__Your task__. Output the records below in full, word for word; pictures do not belong in it.

__Entries shown__.

**********

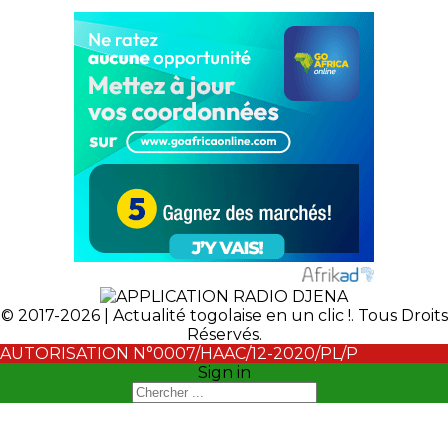
© 2017-2026 | Actualité togolaise en un clic !. Tous Droits
Réservés.
AUTORISATION N°0007/HAAC/12-2020/PL/P
Sign in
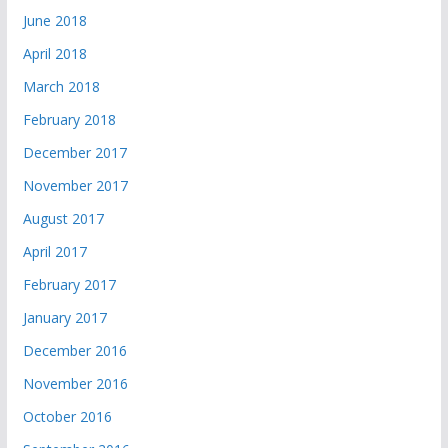
June 2018
April 2018
March 2018
February 2018
December 2017
November 2017
August 2017
April 2017
February 2017
January 2017
December 2016
November 2016
October 2016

**********

__Written response__.
© 2017-2026 | Actualité togolaise en un clic !. Tous Droits
Réservés.
AUTORISATION N°0007/HAAC/12-2020/PL/P
Sign in
June 2018
April 2018
March 2018
February 2018
December 2017
November 2017
August 2017
April 2017
February 2017
January 2017
December 2016
November 2016
October 2016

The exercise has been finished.